Congress Right to Demand Explanation from President
By Zoe Lofgren
This op-ed originally appeared in the San Jose Mercury News on Friday, December 23, 2005.
On Dec. 16, I learned from media accounts that the National Security Agency has been spying on American citizens and legal residents seemingly in violation of U.S. law. This surprised me, and most of my colleagues in Congress. What little we've been told by the Bush administration since the 16th about the claimed legal basis for this domestic spying is troubling.
President Bush secretly ordered the NSA to spy on Americans without a court order as early as October 2001. Since then, it is reported that the NSA has monitored the communications of possibly thousands of American citizens and legal residents (termed ``U.S. persons'' under the law). Current reports suggest that some purely domestic communications may have been the subject of wiretaps. The president has admitted to reauthorizing this program more than 30 times and says he has no plans to stop.
National security electronic surveillance of Americans is regulated under the Foreign Intelligence Surveillance Act, or FISA. This 1978 law requires warrants for surveillance of U.S. persons. Congress created a special court that meets in secret to approve requests for warrants, so that law enforcement and intelligence services could guard our nation, while preserving our constitutional rights. Outside of this process, national security electronic surveillance of U.S. persons is a felony, punishable with imprisonment.
As to why he acted as he did, the president has said it's because this is ``a different era'' and ``a different war,'' due to the speed with which terrorists can change phone numbers and phone calls.
This is, indeed, a different era. But FISA already has safeguards to allow law enforcement and intelligence services to remain agile while pursuing threats in the 21st century. Judges can provide warrants in hours, sometimes in minutes. In urgent situations, FISA allows wiretaps without a warrant for 72 hours, with warrants obtained after the fact. The Patriot Act allows warrants to ``follow the person'' instead of the phone number through ``roving wiretaps.'' Since the law's inception 27 years ago, the FISA court has received more than 18,000 warrant requests and turned down only five.
Despite these provisions and without explaining why, the president says law enforcement and intelligence officers need to act without warrants. Neither the president nor his administration have come before Congress in the past four years to argue that FISA's warrant requirements were not enough to keep Americans safe or to ask us in Congress to make changes.
It appears that the NSA violated the law at the president's direction. Of great concern is the legal authority claimed by President Bush for the warrantless spying he ordered. These claims of legal authority are very shaky. He asserted, in his national radio address, that the president has authority to act outside of the FISA law because Congress authorized the use of force against terrorists in Afghanistan and because of the ``inherent authority'' of the commander in chief.
I was there in Congress on Sept. 14, 2001, when the authorization for the use of force against terrorists was adopted. I voted for it. Nothing in the resolution exempts the president from compliance with the FISA law.
The president's claim of inherent authority as commander in chief to ignore the law is a radical departure from our American system of government.

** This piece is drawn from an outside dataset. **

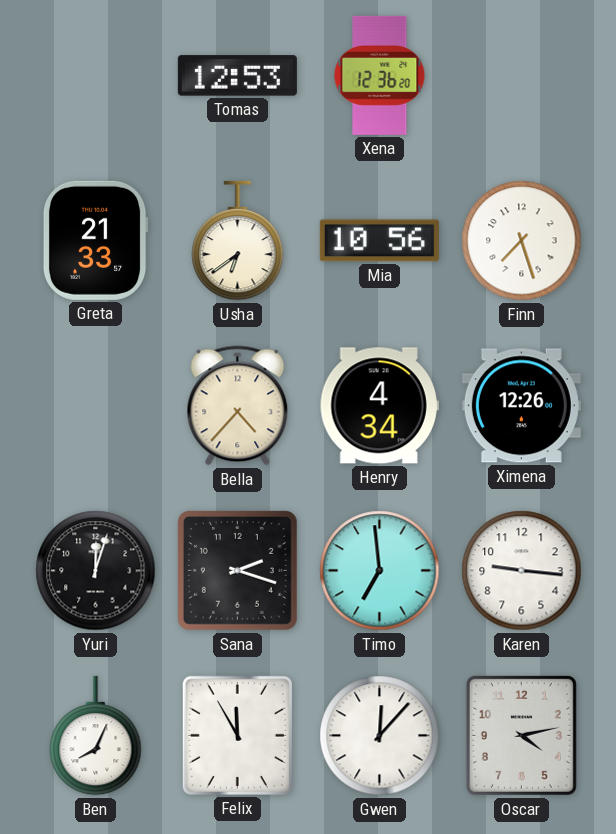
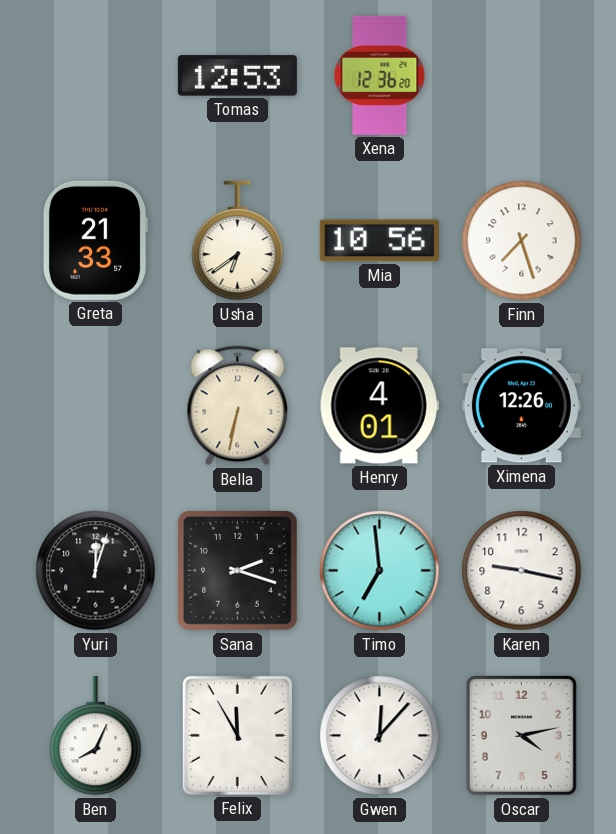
Bella: 4:37 -> 6:32
Henry: 4:34 -> 4:01
Karen: 9:16 -> 9:17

As a young congressional staffer, I looked on when President Nixon asserted similar claims about the inherent authority of the president. In 1972, the Supreme Court unanimously said ``no'' to Nixon's sweeping claim of presidential power. In 1978, Congress passed the FISA law to make sure that surveillance activities were overseen by the courts, carried out within the law, so that abuses would not be committed again. Is the president really asserting that the laws passed by Congress or the constitutional rulings of the Supreme Court don't apply to him? What then of the system of checks and balances instituted by the forefathers in our Constitution that President Bush took an oath to protect and defend?
This is serious business. Congress and the American people deserve serious answers, not offhand comments at news conferences or the ``talking points'' now being spun out of the Republican National Committee. This week, with 38 other members of Congress, I wrote to the inspectors general of the Department of Justice and the Department of Defense as well as to the Government Accountability Office, asking them to investigate whether the FISA laws have been obeyed and requesting that they report back to Congress in January on their results. My colleague, Rep. Rick Boucher, D-Va., and I, along with 15 other members of the Judiciary Committee, have asked the committee chairman, Rep. James Sensenbrenner, R-Wis., for Judiciary Committee hearings on these presidential activities immediately.
Not all the facts are in, but they rarely are. It is imperative that we fully understand exactly what the president ordered and whether there was a legal basis for his actions.
Our government must be one of laws and not of the will or desires of particular individuals, no matter how powerful those individuals may be. The president must lead in the observance of this principle. Congress and the public must know whether the rule of law has been observed in this case. As a first step, the nation must know whether the president has followed the law, or whether he considers himself above it.